*Structured page parsing data*:
________________________________________

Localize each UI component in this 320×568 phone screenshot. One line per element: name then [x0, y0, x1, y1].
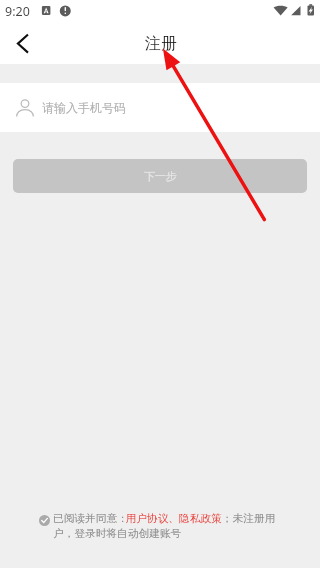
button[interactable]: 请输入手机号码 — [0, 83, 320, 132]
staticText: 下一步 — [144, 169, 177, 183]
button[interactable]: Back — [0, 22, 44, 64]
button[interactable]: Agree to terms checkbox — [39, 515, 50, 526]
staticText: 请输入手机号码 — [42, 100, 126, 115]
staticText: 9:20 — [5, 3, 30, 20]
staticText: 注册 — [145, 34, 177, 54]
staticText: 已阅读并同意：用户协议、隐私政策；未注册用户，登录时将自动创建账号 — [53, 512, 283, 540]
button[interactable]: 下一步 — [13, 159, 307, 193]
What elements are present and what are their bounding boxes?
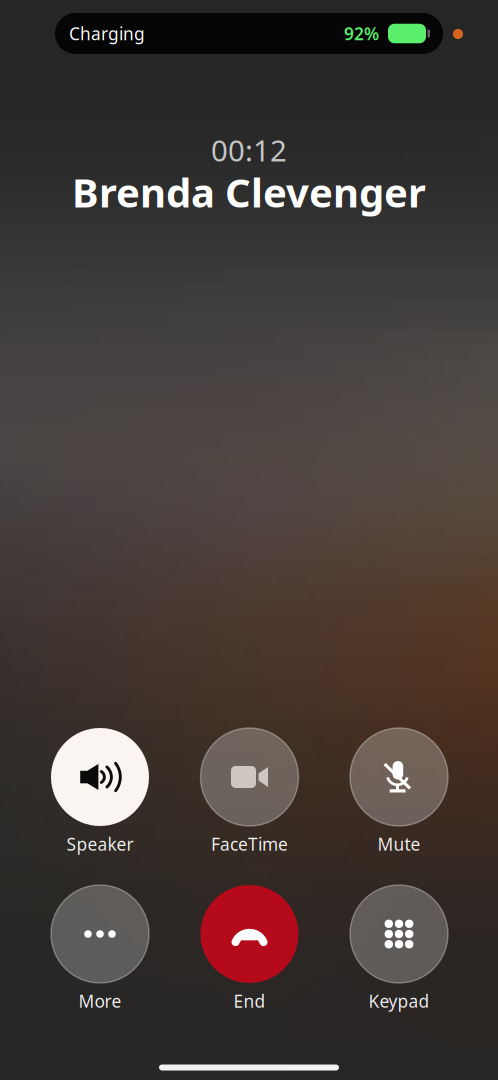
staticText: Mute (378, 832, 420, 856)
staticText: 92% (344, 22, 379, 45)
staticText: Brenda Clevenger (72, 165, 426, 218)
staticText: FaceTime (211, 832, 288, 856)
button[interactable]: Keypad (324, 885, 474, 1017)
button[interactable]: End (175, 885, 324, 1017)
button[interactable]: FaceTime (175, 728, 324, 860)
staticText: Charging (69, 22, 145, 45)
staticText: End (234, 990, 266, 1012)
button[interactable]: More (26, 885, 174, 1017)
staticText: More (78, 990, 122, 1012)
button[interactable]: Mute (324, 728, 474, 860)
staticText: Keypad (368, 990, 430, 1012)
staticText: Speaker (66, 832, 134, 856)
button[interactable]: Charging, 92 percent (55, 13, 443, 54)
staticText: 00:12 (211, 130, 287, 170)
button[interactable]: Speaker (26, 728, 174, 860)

________________________________________

Go back to the line containing "What elements are" and output it and every line after it through the end of the records, exactly, but not the pictures.

What elements are present and what are their bounding boxes?
staticText: Mute (378, 832, 420, 856)
staticText: 92% (344, 22, 379, 45)
staticText: Brenda Clevenger (72, 165, 426, 218)
staticText: FaceTime (211, 832, 288, 856)
button[interactable]: Keypad (324, 885, 474, 1017)
button[interactable]: End (175, 885, 324, 1017)
button[interactable]: FaceTime (175, 728, 324, 860)
staticText: Charging (69, 22, 145, 45)
staticText: End (234, 990, 266, 1012)
button[interactable]: More (26, 885, 174, 1017)
staticText: More (78, 990, 122, 1012)
button[interactable]: Mute (324, 728, 474, 860)
staticText: Keypad (368, 990, 430, 1012)
staticText: Speaker (66, 832, 134, 856)
button[interactable]: Charging, 92 percent (55, 13, 443, 54)
staticText: 00:12 (211, 130, 287, 170)
button[interactable]: Speaker (26, 728, 174, 860)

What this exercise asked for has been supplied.